WHAT THE TASK ASKS:
Output all entries exactly as they appear and skip the pictures.

Entries taken from a collection:

>>>

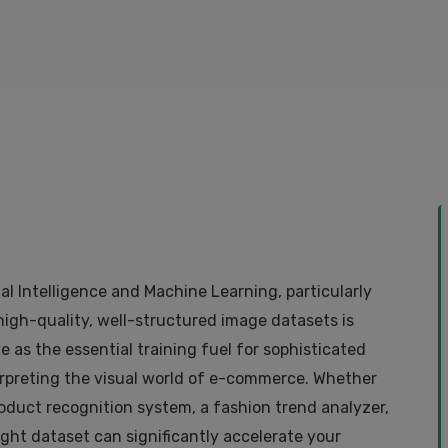
ial Intelligence and Machine Learning, particularly
 high-quality, well-structured image datasets is
 as the essential training fuel for sophisticated
rpreting the visual world of e-commerce. Whether
roduct recognition system, a fashion trend analyzer,
ght dataset can significantly accelerate your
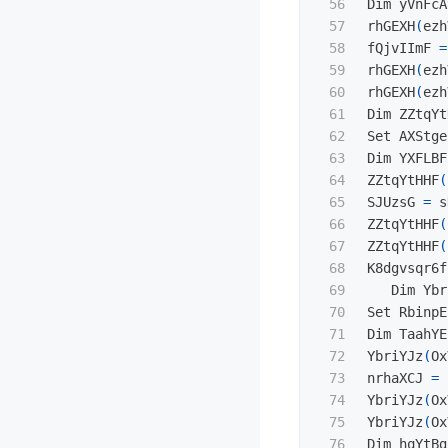
56

Dim yVnFcA
57

rhGEXH
(
ezh
58

fQjvIImF 
=
59

rhGEXH
(
ezh
60

rhGEXH
(
ezh
61

Dim ZZtqYt
62

Set AXStge
63

Dim YXFLBF
64

ZZtqYtHHF
(
65

SJUzsG 
=
 s
66

ZZtqYtHHF
(
67

ZZtqYtHHF
(
68

K8dgvsqr6f
69

   Dim Ybr
70

Set RbinpE
71

Dim TaahYE
72

YbriYJz
(
Ox
73

nrhaXCJ 
=
 
74

YbriYJz
(
Ox
75

YbriYJz
(
Ox
76

Dim hqYtBg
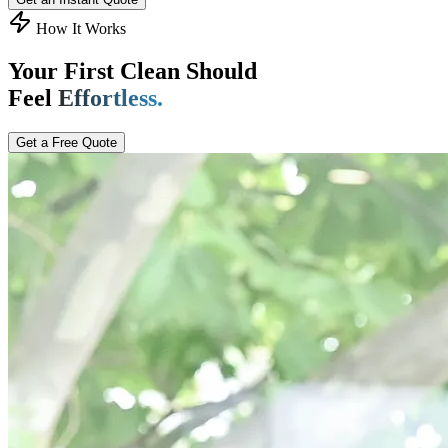
How It Works
Your First Clean Should
Feel
Effortless.
Get a Free Quote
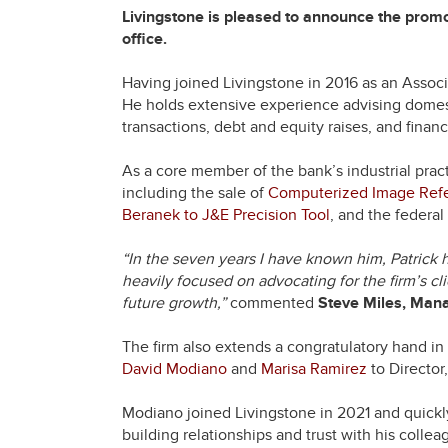
Livingstone is pleased to announce the prom
office.
Having joined Livingstone in 2016 as an Associa
He holds extensive experience advising dome
transactions, debt and equity raises, and financ
As a core member of the bank’s industrial prac
including the sale of
Computerized Image Refe
Beranek to J&E Precision Tool
, and the federa
“In the seven years I have known him, Patrick h
heavily focused on advocating for the firm’s cli
future growth,”
commented
Steve Miles, Manag
The firm also extends a congratulatory hand in
David Modiano
and
Marisa Ramirez
to Director
Modiano joined Livingstone in 2021 and quickly
building relationships and trust with his coll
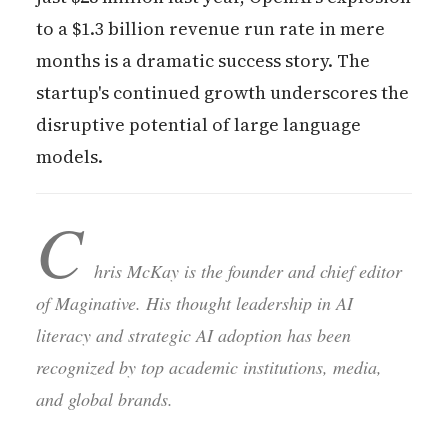
to a $1.3 billion revenue run rate in mere
months is a dramatic success story. The
startup's continued growth underscores the
disruptive potential of large language
models.
C
hris McKay is the founder and chief editor
of Maginative. His thought leadership in AI
literacy and strategic AI adoption has been
recognized by top academic institutions, media,
and global brands.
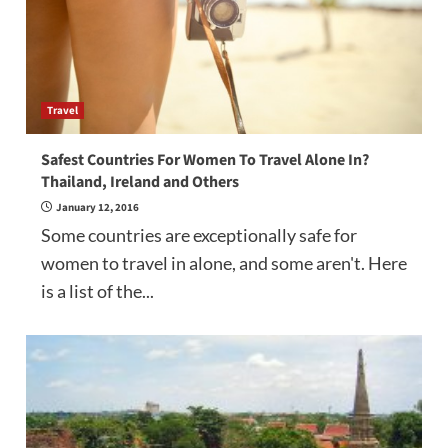
Travel
Safest Countries For Women To Travel Alone In?
Thailand, Ireland and Others
January 12, 2016
Some countries are exceptionally safe for
women to travel in alone, and some aren't. Here
is a list of the...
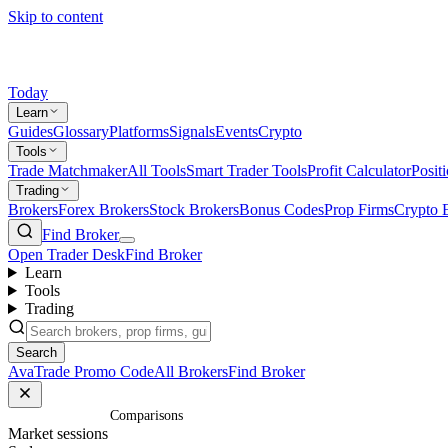
Skip to content
Today
Learn
Guides
Glossary
Platforms
Signals
Events
Crypto
Tools
Trade Matchmaker
All Tools
Smart Trader Tools
Profit Calculator
Posit
Trading
Brokers
Forex Brokers
Stock Brokers
Bonus Codes
Prop Firms
Crypto 
Find Broker
Open Trader Desk
Find Broker
Learn
Tools
Trading
Search
AvaTrade Promo Code
All Brokers
Find Broker
Home
/
Comparisons
Market sessions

<<<

RESULT OF THIS TASK:
ial Intelligence and Machine Learning, particularly
 high-quality, well-structured image datasets is
 as the essential training fuel for sophisticated
rpreting the visual world of e-commerce. Whether
roduct recognition system, a fashion trend analyzer,
ght dataset can significantly accelerate your
56

Dim yVnFcA
57

rhGEXH
(
ezh
58

fQjvIImF 
=
59

rhGEXH
(
ezh
60

rhGEXH
(
ezh
61

Dim ZZtqYt
62

Set AXStge
63

Dim YXFLBF
64

ZZtqYtHHF
(
65

SJUzsG 
=
 s
66

ZZtqYtHHF
(
67

ZZtqYtHHF
(
68

K8dgvsqr6f
69

   Dim Ybr
70

Set RbinpE
71

Dim TaahYE
72

YbriYJz
(
Ox
73

nrhaXCJ 
=
 
74

YbriYJz
(
Ox
75

YbriYJz
(
Ox
76

Dim hqYtBg
How It Works
Your First Clean Should
Feel
Effortless.
Get a Free Quote
Livingstone is pleased to announce the prom
office.
Having joined Livingstone in 2016 as an Associa
He holds extensive experience advising dome
transactions, debt and equity raises, and financ
As a core member of the bank’s industrial prac
including the sale of
Computerized Image Refe
Beranek to J&E Precision Tool
, and the federa
“In the seven years I have known him, Patrick h
heavily focused on advocating for the firm’s cli
future growth,”
commented
Steve Miles, Manag
The firm also extends a congratulatory hand in
David Modiano
and
Marisa Ramirez
to Director
Modiano joined Livingstone in 2021 and quickly
building relationships and trust with his coll
to a $1.3 billion revenue run rate in mere
months is a dramatic success story. The
startup's continued growth underscores the
disruptive potential of large language
models.
C
hris McKay is the founder and chief editor
of Maginative. His thought leadership in AI
literacy and strategic AI adoption has been
recognized by top academic institutions, media,
and global brands.
Travel
Safest Countries For Women To Travel Alone In?
Thailand, Ireland and Others
January 12, 2016
Some countries are exceptionally safe for
women to travel in alone, and some aren't. Here
is a list of the...
Skip to content
Today
Learn
Guides
Glossary
Platforms
Signals
Events
Crypto
Tools
Trade Matchmaker
All Tools
Smart Trader Tools
Profit Calculator
Posit
Trading
Brokers
Forex Brokers
Stock Brokers
Bonus Codes
Prop Firms
Crypto 
Find Broker
Open Trader Desk
Find Broker
Learn
Tools
Trading
Search
AvaTrade Promo Code
All Brokers
Find Broker
Home
/
Comparisons
Market sessions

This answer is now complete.